To the extent that this is a debate worth considering, we can resolve it quickly. Morgan is correct; Lake is not.

It’s not entirely clear what survey from Rasmussen Reports Lake is referring to, but there was one published in May that had similar numbers. Asked how likely it was that “cheating affected the outcome of the 2020 presidential election,” Rasmussen claimed that 45 percent of Democrats said this was likely, along with 64 percent of independents and 80 percent of Republicans. Not quite the same, but close enough.

“Surprisingly,” Rasmussen wrote about that poll, “42% of 2020 Biden voters also believe it’s at least somewhat likely that cheating affected the election outcome.”

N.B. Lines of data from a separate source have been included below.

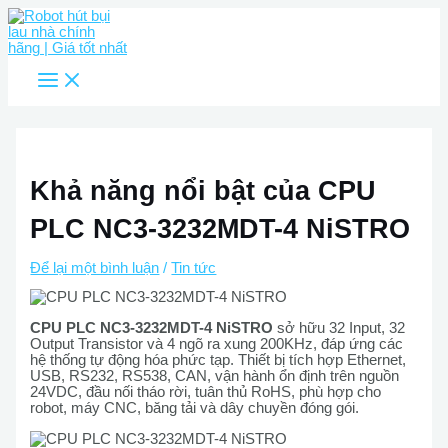
Main
Nhảy
Menu
tới
nội
dung
Khả năng nổi bật của CPU
PLC NC3-3232MDT-4 NiSTRO
Để lại một bình luận
/
Tin tức
CPU PLC NC3-3232MDT-4 NiSTRO
sở hữu 32 Input, 32
Output Transistor và 4 ngõ ra xung 200KHz, đáp ứng các
hệ thống tự động hóa phức tạp. Thiết bị tích hợp Ethernet,
USB, RS232, RS538, CAN, vận hành ổn định trên nguồn
24VDC, đầu nối tháo rời, tuân thủ RoHS, phù hợp cho
robot, máy CNC, băng tải và dây chuyền đóng gói.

That is surprising! To the point that it is not credible.

It is possible that respondents were offering a very literal assessment of the question. It is true that some people tried to cast illegal votes in 2020. A number of people have been arrested for doing so and, to a very, very small extent, some of those votes affected the outcome in a very broad sense. Maybe Biden won Michigan by 154,187 votes instead of 154,181. That sort of thing.

What’s more likely at play here is simply that Rasmussen’s results consistently skew to the right with results that are generous to the GOP. While this has long been the case, the company’s public presence has moved even further in that direction in recent months. Its poll questions often center on right-wing rhetoric, which it then presents in hyperbolic terms on social media. It shields its methodology from its peers, a habit that provoked a public tiff with FiveThirtyEight earlier this year.

We do have other polling that speaks to the point Lake was hoping to make. CNN released polling this week, conducted by SSRS, evaluating the extent to which Americans viewed Biden’s election as legitimate. It found that 6 in 10 do, including 93 percent of Democrats. Only among Republicans did a majority not think that was the case, with more than 4 in 10 claiming, falsely, that there was solid evidence Biden didn’t legitimately win enough votes to be elected.

These poll results are not surprising, which is a testament to what they show. Very, very few Democrats think Biden’s victory wasn’t legitimate. Most independents also reject that idea.

Lake’s embrace of Rasmussen’s numbers is probably in part a function of Rasmussen’s being viewed with more credibility on the right. It is probably mostly because the numbers say what Lake wants to hear. But the idea that most Americans, including nearly half of Democrats, think that cheating determined the 2020 results simply doesn’t pass the smell test. Nor are those findings replicated by pollsters that aren’t quickly categorized as politically influenced.

There is one more reason Lake might like that May Rasmussen poll. Rolling Stone recently reported that she and Rep. Marjorie Taylor Greene (R-Ga.) are battling for influence in Trumpworld with an eye toward a vice-president slot. Were Greene Trump’s running mate, Rasmussen found, the Republican ticket would lose to President Biden by 4 points.

If Lake were running with Trump? They’d win by five.